False steps: “Hitting the ground with a very stiff rigid foot and making sure the heel doesn’t drop and the foot doesn’t turn out I think is vital because you’ll never train a basketball player out of false stepping.”

“One interesting thing too is there’s a researcher out of University of Bologna in FIFA and UEFA and they found the same thing that the positions were very similar as far as dorsiflexion, knee and hip extension with forward trunk rotation.”
“Good mechanics are good mechanics and they’re universal. I think being good in acceleration or having a false step where you can get in a good foot position and good projection angles is gonna be really important as it relates to mitigating potential risk of injury.”
Achilles ruptures in max velocity sprinting: “Rarely ever and I think it has to do with the position because when you look at just max velocity sprinting, the ground reaction forces are going to be primarily vertical and the trunk is going to be upright. So you’re not really going to get in that forward rotation where the foot is posterior to the center of mass, it’s going to be more upright.”
“The thing about basketball that’s so interesting is most of the most of the athletes we looked at on film were in possession of the basketball at zero or low center of mass velocity. Either they’re kind of like sidestepping into a false step, had the basketball, and they’re initiating some sort of velocity to overcome inertia with the false step. But they were never just accelerating down the court or upright running and the Achilles goes.”

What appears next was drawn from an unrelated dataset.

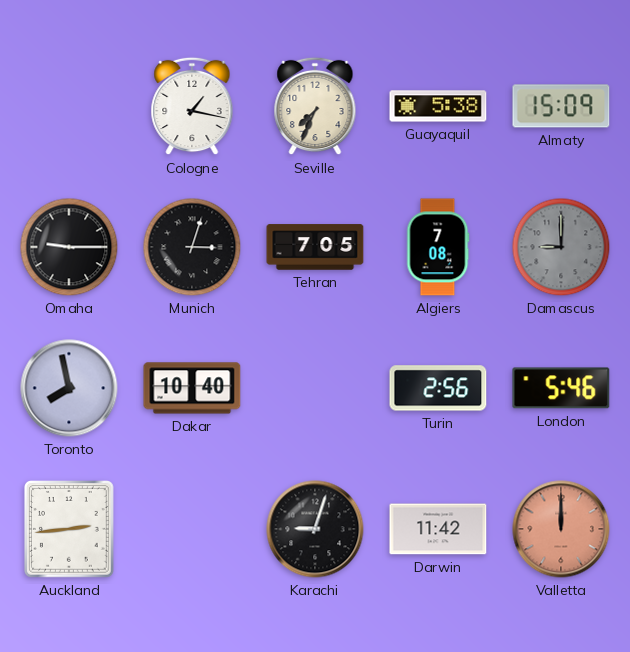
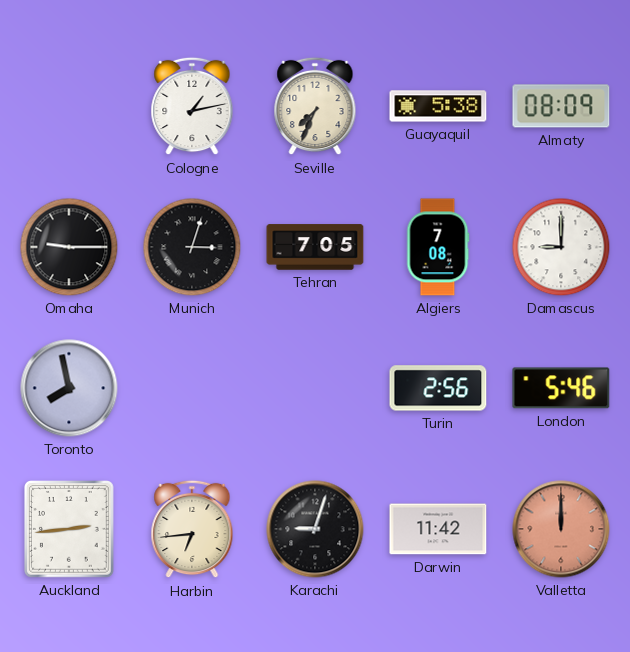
Cologne: 1:17 -> 1:13
Almaty: 15:09 -> 08:09
Damascus dial: grey -> white
Dakar: 10:40 -> none
Harbin: none -> 6:44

“Athletes older in their career that sustain Achilles tendon ruptures typically have a decline in performance. So we know player efficiency rating, points per game, minutes per game prior to rupture and then post rupture.”
“So for calf strains and for planar fasciitis, the group that ended up rupturing their Achilles tendon was out a shorter duration of time relative to the control.”

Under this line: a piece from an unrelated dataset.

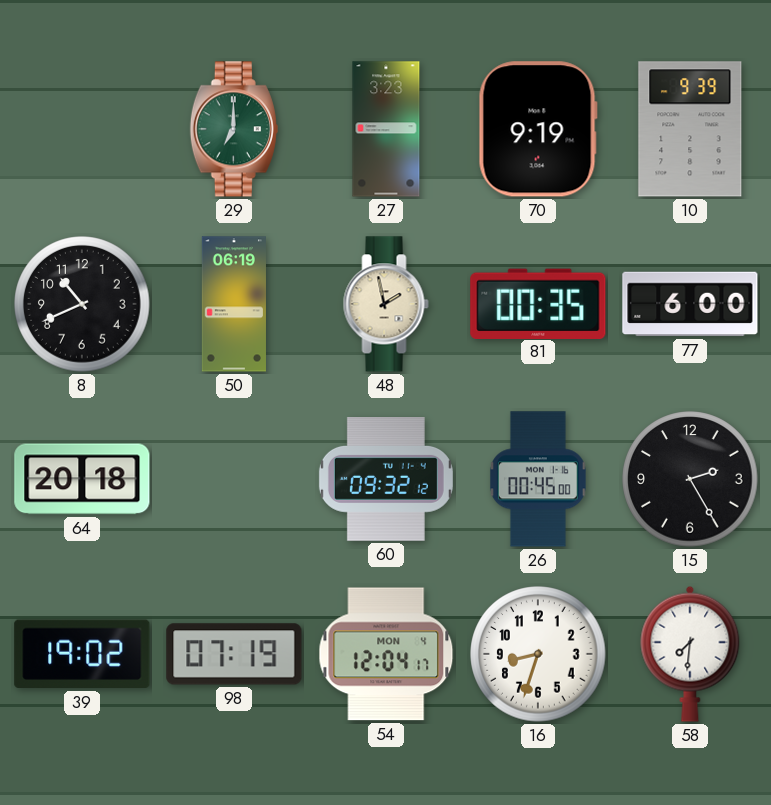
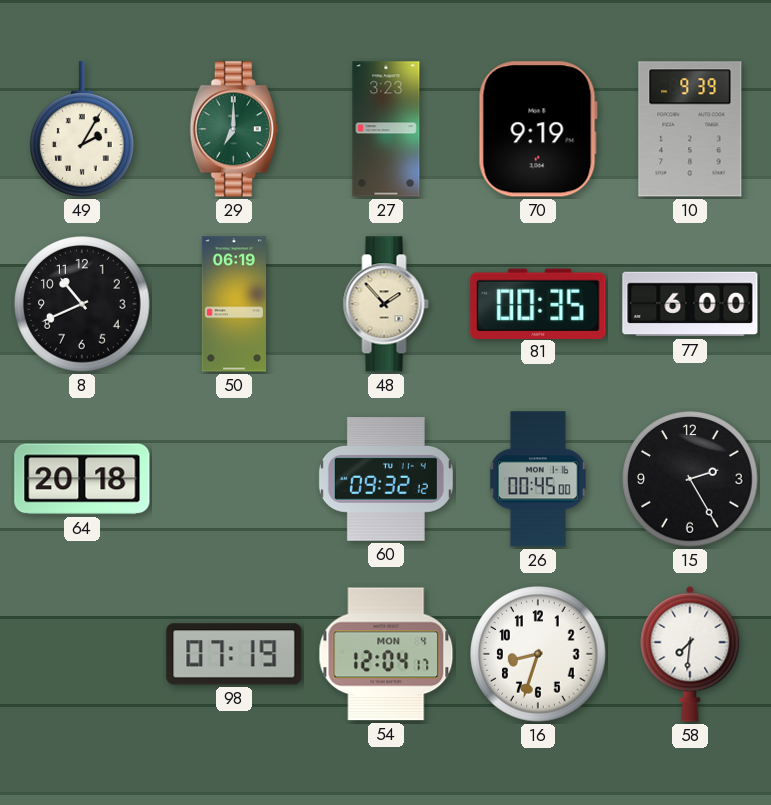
49: none -> 2:05
48: 1:58 -> 1:53
39: 19:02 -> none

“There is now six athletes in the NBA that have ruptured their Achilles tendon and torn their ACL and of those five, it’s the contralateral. So it’s like one knee, the opposite tendon.”
Achilles ruptures: “If you bucket it by decade, is increasing. The year prior, the 23-24 season, there was no Achilles tendon ruptures. So it’s an average of four, which is still greater than if you look back in the early 2000s.”

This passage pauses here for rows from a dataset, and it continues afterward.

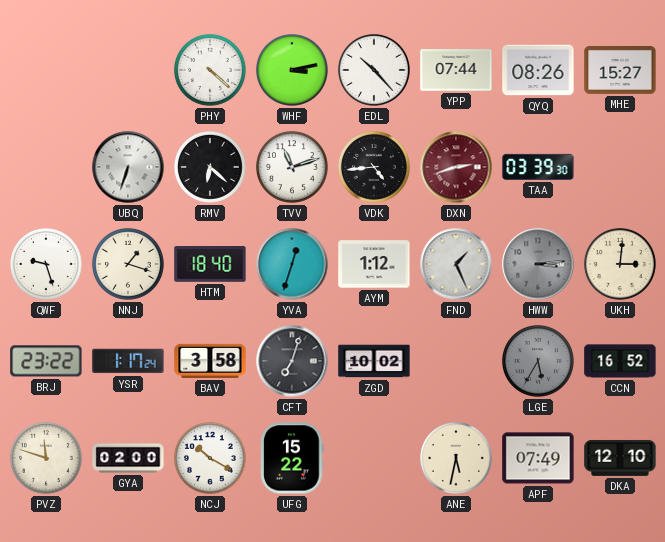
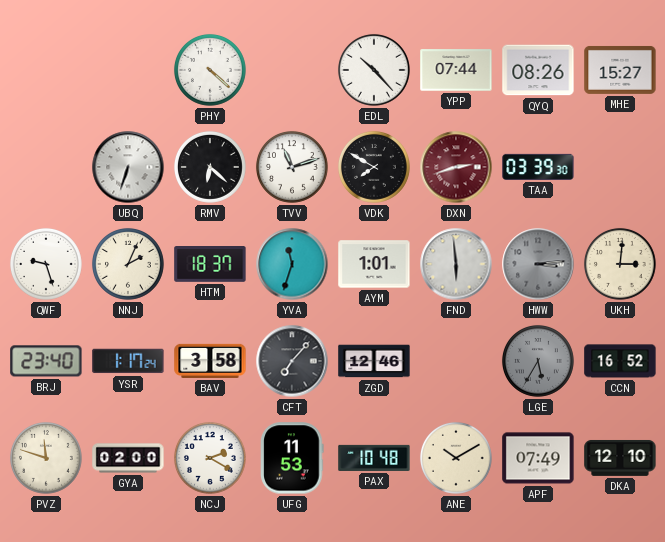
WHF: 3:13 -> none
VDK: 4:44 -> 7:50
NNJ: 1:18 -> 2:04
HTM: 18:40 -> 18:37
YVA: 12:33 -> 11:33
AYM: 1:12 -> 1:01
FND: 1:26 -> 5:59
BRJ: 23:22 -> 23:40
CFT: 7:03 -> 7:07
ZGD: 10:02 -> 12:46
NCJ: 10:20 -> 2:20
UFG: 15:22 -> 11:53
PAX: none -> 10:48
ANE: 5:32 -> 10:10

Achilles ruptures: “It’s a U-shaped distribution. There’s a big spike early in October and November, and then prior to the All-Star break, it kind of goes down. And then there’s a double peak where it goes back up in the months of March and April going into the playoffs… So within that, there’s probably some fitness issues early in the season and maybe some fatigue issues later in the season… So maybe the younger athletes didn’t come in fit enough and prepared and it went. Maybe the older athletes had chronic fatigue and damage structurally and then it went later in the year. So I don’t know, it’s too small of a sample to really know, but I do know this, there are windows of hotspots of spikes in injury and it does fit that kind of U-shaped distribution where there’s a lot early and there’s a lot late.”
Offensive lineman and Achilles: “They’re false stepping going backwards as somebody’s hurling their mass into them. So I think left tackle, pass protecting, I mean, that’s essentially at low velocity that kickstand mechanism is pretty much a false step but the thing is it’s initiated by the the lead leg not the trail leg so that may be a safer mechanism so they’re pushing back to decelerate ⁓ instead of the opposite.”